=== Begin Enclosure ===
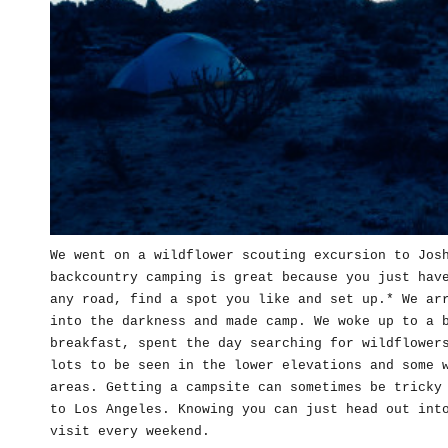
We went on a wildflower scouting excursion to Jos
backcountry camping is great because you just hav
any road, find a spot you like and set up.* We ar
into the darkness and made camp. We woke up to a 
breakfast, spent the day searching for wildflower
lots to be seen in the lower elevations and some 
areas. Getting a campsite can sometimes be tricky
to Los Angeles. Knowing you can just head out int
visit every weekend.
=== End Enclosure ===
Exercise directions — Since the pictures are not wanted, copy only the text of the records above, exactly.

Solution —
We went on a wildflower scouting excursion to Jos
backcountry camping is great because you just hav
any road, find a spot you like and set up.* We ar
into the darkness and made camp. We woke up to a 
breakfast, spent the day searching for wildflower
lots to be seen in the lower elevations and some 
areas. Getting a campsite can sometimes be tricky
to Los Angeles. Knowing you can just head out int
visit every weekend.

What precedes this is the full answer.